Statutory construction also occupied a large part of the Court’s docket. ZF Automotive v. Luxshare held that 28 USC § 1782 can be used to assist only foreign or international tribunals operating under governmental auspices. Private arbitration panels, and even treaty-based arbitrations that use non-governmental sponsoring organizations, do not qualify for § 1782 assistance. In Cassirer v. Thyssen- Bornemisza Collection Foundation, the Court held that choice of law rules for claims under the Foreign Sovereign Immunities Act are the same as in private litigation. Because one of the main exceptions to sovereign immunity is for a sovereign’s commercial activity, the effect on business is obvious.

Another statutory construction case was Hughes v. Northwestern University, which held that a customer’s ultimate control over its account is not a defense to a fiduciary duty claim against ERISA plan administrators, who have continuing duties to monitor investments. Unicolors v. H&M Hennes & Mauritz was a straightforward application of the language of Copyright Act § 411(b)(1)(A): a registration is valid even if it contains errors, so long as the registrant lacked knowledge of the inaccuracies.

West Virginia v. EPA is perhaps more difficult to categorize. In that case, the Court held that § 111(d) of the Clean Air Act did not authorize parts of the EPA’s Clean Power Plan regulations. The Court held that the regulations would have worked a major change in environmental regulation, and that such a major change must be clearly set forth by Congress. Is this more of a statutory construction case, which looked at the scope of the Clean Air Act? Or is it more of a separation of powers case, which deems major changes to existing practice to be a legislative function? Or a bit of both?

City of Austin v. Reagan National Advertising was a classification issue, asking whether the city’s rule governing billboards was a “time, place and manner” restriction that survives first amendment scrutiny, or was an impermissible content regulation. In that case, different rules applied to on-premises and off-premises signs. The Court held that the different treatment was based on location, not content.

The so-called “shadow docket” saw a split decision on vaccine mandates. NFIB v. OSHA held that the Occupational Safety and Health Administration did not have authority to impose vac- cine mandates on employees of private businesses. But Biden v. Missouri held that facilities accepting Medicare and Medicaid funds could be required to mandate vaccines for their employees.
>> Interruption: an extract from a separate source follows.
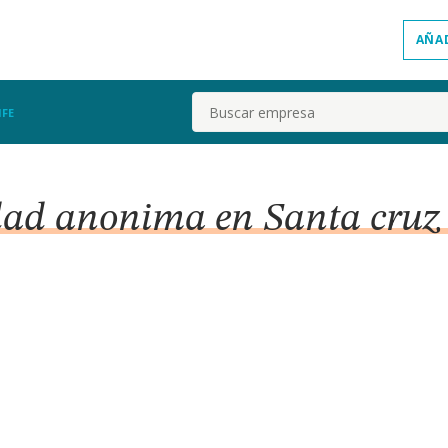
AÑA
Buscar
IFE
dad anonima en Santa cruz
The Court has granted certiorari in a number of important cases that will be heard during the coming term, which will start in October 2022. Among the subjects the Court will address:

  • 303 Creative v. Elenis – Does a public accommodation law violate freedom of speech under the first amendment if it compels a web designer to create content for a same-sex wedding?
  • Students for Fair Admissions v. Harvard; SFA v. UNC – Are race-conscious admissions in education permissible under Title VI of the Civil Rights Act and the equal protection clause of the 14th Amendment?
  • Mallory v. Norfolk Southern Railway Co. – Is a state law requiring corporations to consent to suit as a condition of doing business in the state unconstitutional?
  • Andy Warhol Foundation for the Visual Arts, Inc. v. Goldsmith – What is “transformative” for purposes of “fair use” exception to copyright infringement?
  • National Pork Producers Council v. Ross – Does state regulation with effect outside the state violate the dormant commerce clause?